I was searching for tutorials on Electric cloud over the net but found nothing. Also could not find good blogs dealing with it. Can somebody point me in right directions for this?

Also we are planning on using Electric cloud for executing perl scripts in parallel. We are not going to build software. We are trying to test our hardware in parallel by executing the same perl script in parallel using electric commander. But I think Electric commander might not be th开发者_如何学Ce right tool given its cost. Can you suggest some of the pros and cons of using electric commander for this and any other feature which might be useful for our testing.

Thanks...


RE #1: All of the ElectricCommander documentation is located in the Electric Cloud Knowledge Base located at https://electriccloud.zendesk.com/entries/229369-documentation.

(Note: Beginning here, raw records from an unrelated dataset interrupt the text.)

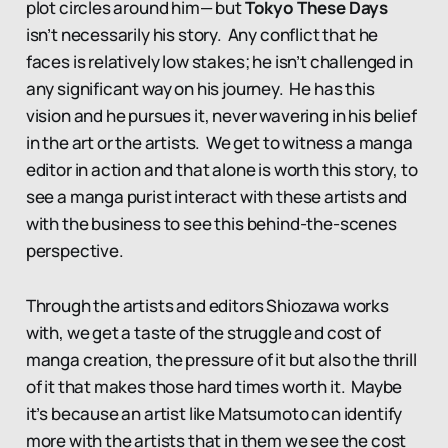
plot circles around him— but
Tokyo These Days
isn’t necessarily his story. Any conflict that he
faces is relatively low stakes; he isn’t challenged in
any significant way on his journey. He has this
vision and he pursues it, never wavering in his belief
in the art or the artists. We get to witness a manga
editor in action and that alone is worth this story, to
see a manga purist interact with these artists and
with the business to see this behind-the-scenes
perspective.
Through the artists and editors Shiozawa works
with, we get a taste of the struggle and cost of
manga creation, the pressure of it but also the thrill
of it that makes those hard times worth it. Maybe
it’s because an artist like Matsumoto can identify
more with the artists that in them we see the cost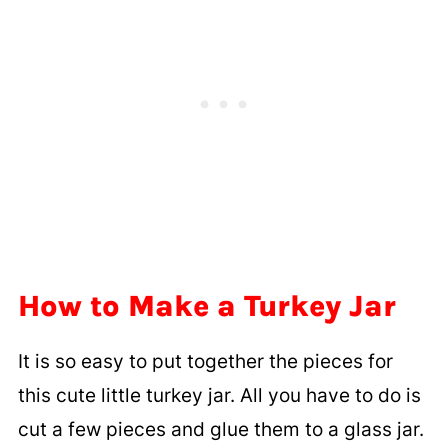
How to Make a Turkey Jar
It is so easy to put together the pieces for
this cute little turkey jar. All you have to do is
cut a few pieces and glue them to a glass jar.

ElectricCommander can also be a valuable application to drive your tests in parallel. Here are just a few aspects for consideration:

  1. Subprocedures: With EC, you can just take your existing scripts, drop them into a procedure definition and call that procedure multiple times (concurrently) in a single procedure invocation. If you want, you can further decompose your scripts into more granular subprocedures. This will drive reuse, lower cost of administration, and it will enable your procedures to run as fast as possible (see parallelism below).
  2. Parallelism: Enabling a script to run in parallel is literally as simple as checking a box within EC. I'm not just referring to running 2 procedures at the same time without risk of data collision. I'm referring to the ability to run multiple steps within a procedure concurrently. Coupled with the subprocedure capability mentioned above, this enables your procedures to run as fast as possible as you can nest suprocedures within other subprocedures and enable everything to run in parallel where the tests will allow it.
  3. Root-cause Analysis: Tests can generate an immense amount of data, but often only the failures, warnings, etc. are relevant (tell me what's broken). EC can be configured to look for very specific strings in your test output and will produce diagnostic based on that configuration. So if your test produces a thousand lines of output, but only 5 lines reference errors, EC will automatically highlight those 5 lines for you. This makes it much easier for developers to quickly identify root-cause analysis.
  4. Results Tracking: ElectricCommander's properties mechanism allows you to store any piece of information that you determine to be relevant. These properties can be associated with any object in the system whether it be the procedure itself or the job that resulted from the invocation of a procedure. Coupled with EC's reporting capabilities, this means that you can produce valuable metrics indicating your overall project health or throughput without any constraint.
  5. Defect Tracking Integration: With EC, you can automatically file bugs in your defect tracking system when tests fail or you can have EC create a "defect triage report" where developers/QA review the failures and denote which ones should be auto-filed by EC. This eliminates redundant data entry and streamlines overall software development.

In short, EC will behave exactly they way you want it to. It will not force you to change your process to fit the tool. As far as cost goes, Electric Cloud provides a version known as ElectricCommander Workgroup Edition for cost-sensitive customers. It is available for a small annual subscription fee and something that you may want to follow up on.

I hope this helps. Feel free to contact your account manager or myself directly if you have additional questions (dfarhang@electric-cloud.com).


Maybe you could execute the same perl script on several machines by using r-commands, or cron, or something similar.


To further address the parallel aspect of your question: The command-line interface lets you write scripts to construct procedures, including this kind of subprocedure with parallel steps. So you are not limited, in the number of parallel steps, to what you wrote previously: you can write a procedure which dynamically sizes itself to (for example) the number of steps you would like to run in parallel, or the number of resources you have to run steps in parallel.